Why not celebrate your bad day?


Here is one poem from Lucille Clifton poem, “won’t you celebrate with me,”that I just read it from a website:
won’t you celebrate with me
what i have shaped into
a kind of life? i had no model.
born in babylon
both nonwhite and woman
what did i see to be except myself?
i made it up
here on this bridge between
starshine and clay,
my one hand holding tight
my other hand; come celebrate
with me that everyday
something has tried to kill me
and has failed.
How strong the punch was hit on my heart after reading it. Tears soon followed. The poem reminded me that around these two months. I was struggling in “looking for everything” including looking for new place, new social group, new weekend job except the editor. And frineds around me somehow even ask me to “look for “ a boyfriend. I know they were just joking but you know when your heart is weak, anything small could stuck your mind and breath. At the time, I started to complained and doubted my ability or personality because it took me so long to look for these things (not including bf I swear that was just a joke). It was hard to think of reasons to celebrate but I always got so many invitations at the end of the year. I think this is because I have always linked celebration with joy, and how does one turn to joy when pain is so present?
I was moved by this poem that it inspirited me to redefine “celebration”. Shouldn’t we celebrate the bad day or bad mood as well since it is also part of our life and will defiantly repetitively appear while you try to make change. In our culture, the act of celebrating is very tied to specific reasons for celebration — birthdays, graduations, marriages and the like. There are certain markers that are universally understood: We eat cake. We dance. We break piñatas. We dress up. “But shame-eating a cake in your crib because you’re stressed and lonely is different than eating cake with your best friends because someone had a baby,” Sarah says. “In that sense, celebration is an energy, an awareness, it is possible at all times and is present wherever there is a human spirit.”

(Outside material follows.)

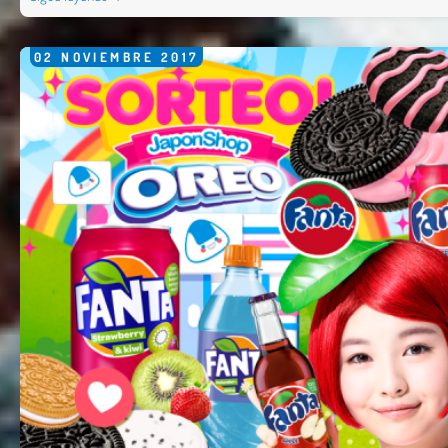
02
NOVIEMBRE
2017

Clifton’s poem reframes what celebration can mean because it expands the reasons for doing so in the first place. Embodying the idea that resistance itself is a reason to celebrate, celebration becomes not just about turning to joy, but about overcoming — a reframing that has been incredibly useful to me.
The other day, I brought home a silk red dress and delicious brownie.You dont have to have a party as a reason to buy a dress, you can always juts get it and dress up yourself. Then you will find that even dressing up is not the only way to make you happy but while you spend time on yourself there is always good outcome. And I believe that it is the most beneficial investment. “Not turning away from yourself.” Even you feel bad during the time, dont just lock yourself in the room and keep questioning yourself. Trying to celebrate your bad day, dressing up, buying a nice candle, having delicious dessert or dinner then you will find that you can easily get through the time. And I don’t know, maybe it’s reductive to think of celebration in this way, but when existence is actually persistence, it’s hard to think of a more worthy cause.